Dataset records.
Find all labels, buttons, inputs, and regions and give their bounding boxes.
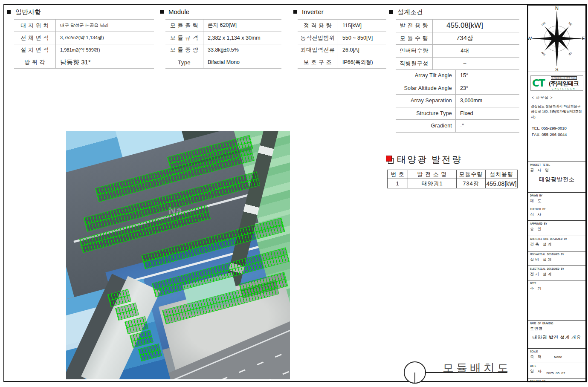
company-section: CT (신재생에너지 전문기업) (주)제일테크 CHEILTECH < 사무실… (528, 75, 585, 162)
fax: FAX. 055-296-0044 (532, 131, 585, 138)
row-value: Fixed (456, 107, 473, 120)
table-row: 보 호 구 조 IP66(옥외형) (298, 56, 386, 69)
row-label: 발 전 용 량 (396, 20, 433, 32)
svg-text:E: E (582, 36, 585, 41)
row-label: Gradient (396, 120, 456, 132)
row-label: 보 호 구 조 (298, 56, 338, 68)
square-bullet-icon (389, 10, 393, 14)
row-label: 정 격 용 량 (298, 20, 338, 32)
table-header-row: 번 호 발 전 소 명 모듈수량 설치용량 (388, 170, 517, 179)
compass-section: N S E W NE NW SE SW (528, 6, 585, 72)
col-header: 설치용량 (486, 170, 517, 179)
svg-text:W: W (528, 36, 532, 41)
col-header: 번 호 (388, 170, 408, 179)
drawing-callout-label: 모듈배치도 (443, 361, 511, 375)
table-row: 설 치 면 적 1,981m2(약 599평) (14, 44, 154, 57)
title-block-sidebar: N S E W NE NW SE SW CT (신재생에너지 전문기업) (주)… (527, 4, 587, 382)
row-label: 설 치 면 적 (14, 44, 56, 56)
tel: TEL. 055-299-0010 (532, 125, 585, 131)
section-title: 일반사항 (15, 8, 41, 16)
row-value: 15° (456, 69, 468, 82)
table-row: 직병렬구성 – (396, 58, 519, 70)
table-row: 모 듈 출 력 론지 620[W] (165, 20, 281, 32)
compass-rose-icon: N S E W NE NW SE SW (528, 6, 585, 72)
design-table-detail: Array Tilt Angle 15° Solar Altitude Angl… (396, 69, 519, 133)
cell-capacity: 455.08[kW] (486, 179, 517, 188)
svg-text:SE: SE (568, 52, 573, 57)
office-address: 경상남도 창원특례시 마산회원구 금강로 185, 3층(영가빌딩제2호청사) (531, 104, 585, 120)
overlapping-squares-icon (386, 156, 394, 163)
company-badge: (신재생에너지 전문기업) (551, 76, 577, 80)
company-logo-ct-icon: CT (532, 78, 545, 88)
row-value: 550 ~ 850[V] (338, 32, 373, 44)
row-label: 직병렬구성 (396, 58, 433, 70)
table-row: 모 듈 규 격 2,382 x 1,134 x 30mm (165, 32, 281, 44)
inverter-table: 정 격 용 량 115[kW] 동작전압범위 550 ~ 850[V] 최대입력… (298, 19, 386, 69)
block-date: DATE 일 자 2025. 05. 07. (528, 363, 585, 378)
block-checked-by: CHECKED BY 심 사 (528, 206, 585, 220)
section-title: Inverter (302, 8, 324, 15)
cell-plant-name: 태양광1 (408, 179, 457, 188)
project-title-value: 태양광발전소 (528, 176, 585, 183)
row-value: 3,752m2(약 1,134평) (56, 32, 104, 44)
block-approved-by: APPROVED BY 승 인 (528, 220, 585, 236)
section-heading-design: 설계조건 (389, 8, 423, 16)
section-heading-inverter: Inverter (293, 8, 324, 15)
row-label: 전 체 면 적 (14, 32, 56, 44)
row-value: 2,382 x 1,134 x 30mm (203, 32, 261, 44)
row-value: 115[kW] (338, 20, 362, 32)
office-contact: TEL. 055-299-0010 FAX. 055-296-0044 (532, 125, 585, 138)
square-bullet-icon (7, 10, 11, 14)
svg-text:NW: NW (541, 21, 546, 26)
block-architecture: ARCHITECTURE DESIGNED BY 건축 설계 (528, 236, 585, 251)
row-value: IP66(옥외형) (338, 56, 373, 68)
row-label: 모 듈 규 격 (165, 32, 203, 44)
block-mechanical: MECHANICAL DESIGNED BY 설비 설계 (528, 251, 585, 266)
row-value: 23° (456, 82, 468, 95)
row-label: 모 듈 출 력 (165, 20, 203, 32)
company-logo: CT (신재생에너지 전문기업) (주)제일테크 CHEILTECH (530, 75, 583, 91)
table-row: 전 체 면 적 3,752m2(약 1,134평) (14, 32, 154, 44)
module-table: 모 듈 출 력 론지 620[W] 모 듈 규 격 2,382 x 1,134 … (165, 19, 281, 69)
row-value: 3,000mm (456, 95, 482, 107)
square-bullet-icon (160, 10, 164, 14)
row-value: 1,981m2(약 599평) (56, 44, 100, 56)
col-header: 모듈수량 (457, 170, 486, 179)
table-row: 동작전압범위 550 ~ 850[V] (298, 32, 386, 44)
table-row: Array Separation 3,000mm (396, 95, 519, 107)
row-value: – (433, 58, 497, 70)
block-project-title: PROJECT TITEL 공 사 명 태양광발전소 (528, 162, 585, 192)
row-label: 대 지 위 치 (14, 20, 56, 32)
row-value: Bifacial Mono (203, 56, 240, 68)
cell-no: 1 (388, 179, 408, 188)
solar-panel-array (138, 344, 162, 361)
row-label: Structure Type (396, 107, 456, 120)
row-value: 26.0[A] (338, 44, 359, 56)
general-table: 대 지 위 치 대구 달성군 논공읍 북리 전 체 면 적 3,752m2(약 … (14, 19, 154, 69)
table-row: Structure Type Fixed (396, 107, 519, 120)
solar-panel-array (107, 289, 131, 307)
svg-text:NE: NE (568, 21, 573, 26)
company-name: (주)제일테크 (549, 80, 579, 87)
block-note: NOTE 주 기 (528, 280, 585, 320)
row-label: Type (165, 56, 203, 68)
date-value: 2025. 05. 07. (546, 371, 566, 375)
section-title: Module (168, 8, 189, 15)
table-row: 대 지 위 치 대구 달성군 논공읍 북리 (14, 20, 154, 32)
row-label: Array Tilt Angle (396, 69, 456, 82)
table-row: 모 듈 중 량 33.8kg±0.5% (165, 44, 281, 57)
row-label: Solar Altitude Angle (396, 82, 456, 95)
row-value: 33.8kg±0.5% (203, 44, 239, 56)
solar-panel-array (115, 303, 139, 321)
row-label: 인버터수량 (396, 45, 433, 57)
svg-text:S: S (555, 67, 558, 72)
col-header: 발 전 소 명 (408, 170, 457, 179)
section-title: 설계조건 (397, 8, 423, 16)
section-heading-general: 일반사항 (7, 8, 41, 16)
table-row: Gradient -° (396, 120, 519, 133)
generation-heading: 태양광 발전량 (386, 153, 462, 165)
section-heading-module: Module (160, 8, 189, 15)
drawing-name-value: 태양광 발전 설계 개요 (528, 334, 585, 341)
svg-text:SW: SW (541, 51, 546, 56)
row-label: 방 위 각 (14, 56, 56, 68)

Task item.
Aside from the pictures, copy all of the entries exactly.

Problem solution.
Find all labels, buttons, inputs, and regions and give their bounding boxes.
company-section: CT (신재생에너지 전문기업) (주)제일테크 CHEILTECH < 사무실… (528, 75, 585, 162)
fax: FAX. 055-296-0044 (532, 131, 585, 138)
row-value: Fixed (456, 107, 473, 120)
table-row: 보 호 구 조 IP66(옥외형) (298, 56, 386, 69)
row-label: 발 전 용 량 (396, 20, 433, 32)
svg-text:E: E (582, 36, 585, 41)
row-label: Gradient (396, 120, 456, 132)
row-label: 보 호 구 조 (298, 56, 338, 68)
square-bullet-icon (389, 10, 393, 14)
row-label: 정 격 용 량 (298, 20, 338, 32)
table-header-row: 번 호 발 전 소 명 모듈수량 설치용량 (388, 170, 517, 179)
compass-section: N S E W NE NW SE SW (528, 6, 585, 72)
col-header: 설치용량 (486, 170, 517, 179)
svg-text:W: W (528, 36, 532, 41)
col-header: 번 호 (388, 170, 408, 179)
drawing-callout-label: 모듈배치도 (443, 361, 511, 375)
table-row: 설 치 면 적 1,981m2(약 599평) (14, 44, 154, 57)
title-block-sidebar: N S E W NE NW SE SW CT (신재생에너지 전문기업) (주)… (527, 4, 587, 382)
row-label: 설 치 면 적 (14, 44, 56, 56)
tel: TEL. 055-299-0010 (532, 125, 585, 131)
section-title: 일반사항 (15, 8, 41, 16)
row-value: 15° (456, 69, 468, 82)
table-row: 직병렬구성 – (396, 58, 519, 70)
table-row: 모 듈 출 력 론지 620[W] (165, 20, 281, 32)
compass-rose-icon: N S E W NE NW SE SW (528, 6, 585, 72)
design-table-detail: Array Tilt Angle 15° Solar Altitude Angl… (396, 69, 519, 133)
cell-capacity: 455.08[kW] (486, 179, 517, 188)
svg-text:SE: SE (568, 52, 573, 57)
office-address: 경상남도 창원특례시 마산회원구 금강로 185, 3층(영가빌딩제2호청사) (531, 104, 585, 120)
overlapping-squares-icon (386, 156, 394, 163)
company-badge: (신재생에너지 전문기업) (551, 76, 577, 80)
company-logo-ct-icon: CT (532, 78, 545, 88)
row-value: 550 ~ 850[V] (338, 32, 373, 44)
row-label: 직병렬구성 (396, 58, 433, 70)
table-row: 모 듈 규 격 2,382 x 1,134 x 30mm (165, 32, 281, 44)
inverter-table: 정 격 용 량 115[kW] 동작전압범위 550 ~ 850[V] 최대입력… (298, 19, 386, 69)
block-date: DATE 일 자 2025. 05. 07. (528, 363, 585, 378)
block-checked-by: CHECKED BY 심 사 (528, 206, 585, 220)
section-title: Inverter (302, 8, 324, 15)
cell-plant-name: 태양광1 (408, 179, 457, 188)
project-title-value: 태양광발전소 (528, 176, 585, 183)
row-value: 3,752m2(약 1,134평) (56, 32, 104, 44)
block-approved-by: APPROVED BY 승 인 (528, 220, 585, 236)
section-heading-design: 설계조건 (389, 8, 423, 16)
section-heading-inverter: Inverter (293, 8, 324, 15)
row-label: 전 체 면 적 (14, 32, 56, 44)
row-value: 2,382 x 1,134 x 30mm (203, 32, 261, 44)
row-value: 115[kW] (338, 20, 362, 32)
office-contact: TEL. 055-299-0010 FAX. 055-296-0044 (532, 125, 585, 138)
square-bullet-icon (7, 10, 11, 14)
svg-text:NW: NW (541, 21, 546, 26)
block-architecture: ARCHITECTURE DESIGNED BY 건축 설계 (528, 236, 585, 251)
row-value: IP66(옥외형) (338, 56, 373, 68)
row-label: 모 듈 규 격 (165, 32, 203, 44)
block-mechanical: MECHANICAL DESIGNED BY 설비 설계 (528, 251, 585, 266)
row-value: 23° (456, 82, 468, 95)
row-label: 모 듈 출 력 (165, 20, 203, 32)
company-logo: CT (신재생에너지 전문기업) (주)제일테크 CHEILTECH (530, 75, 583, 91)
table-row: 전 체 면 적 3,752m2(약 1,134평) (14, 32, 154, 44)
module-table: 모 듈 출 력 론지 620[W] 모 듈 규 격 2,382 x 1,134 … (165, 19, 281, 69)
row-value: 3,000mm (456, 95, 482, 107)
square-bullet-icon (160, 10, 164, 14)
row-value: 1,981m2(약 599평) (56, 44, 100, 56)
col-header: 모듈수량 (457, 170, 486, 179)
table-row: 동작전압범위 550 ~ 850[V] (298, 32, 386, 44)
table-row: Array Separation 3,000mm (396, 95, 519, 107)
row-value: – (433, 58, 497, 70)
block-project-title: PROJECT TITEL 공 사 명 태양광발전소 (528, 162, 585, 192)
row-label: 대 지 위 치 (14, 20, 56, 32)
row-value: Bifacial Mono (203, 56, 240, 68)
cell-no: 1 (388, 179, 408, 188)
solar-panel-array (138, 344, 162, 361)
row-label: Structure Type (396, 107, 456, 120)
row-value: 26.0[A] (338, 44, 359, 56)
general-table: 대 지 위 치 대구 달성군 논공읍 북리 전 체 면 적 3,752m2(약 … (14, 19, 154, 69)
table-row: Structure Type Fixed (396, 107, 519, 120)
solar-panel-array (107, 289, 131, 307)
svg-text:NE: NE (568, 21, 573, 26)
company-name: (주)제일테크 (549, 80, 579, 87)
block-note: NOTE 주 기 (528, 280, 585, 320)
row-label: Type (165, 56, 203, 68)
date-value: 2025. 05. 07. (546, 371, 566, 375)
section-title: Module (168, 8, 189, 15)
table-row: 대 지 위 치 대구 달성군 논공읍 북리 (14, 20, 154, 32)
row-label: Array Tilt Angle (396, 69, 456, 82)
table-row: 모 듈 중 량 33.8kg±0.5% (165, 44, 281, 57)
row-label: Solar Altitude Angle (396, 82, 456, 95)
row-value: 33.8kg±0.5% (203, 44, 239, 56)
solar-panel-array (115, 303, 139, 321)
row-label: 인버터수량 (396, 45, 433, 57)
svg-text:S: S (555, 67, 558, 72)
col-header: 발 전 소 명 (408, 170, 457, 179)
section-title: 설계조건 (397, 8, 423, 16)
section-heading-general: 일반사항 (7, 8, 41, 16)
table-row: Gradient -° (396, 120, 519, 133)
generation-heading: 태양광 발전량 (386, 153, 462, 165)
section-heading-module: Module (160, 8, 189, 15)
drawing-name-value: 태양광 발전 설계 개요 (528, 334, 585, 341)
svg-text:SW: SW (541, 51, 546, 56)
row-label: 방 위 각 (14, 56, 56, 68)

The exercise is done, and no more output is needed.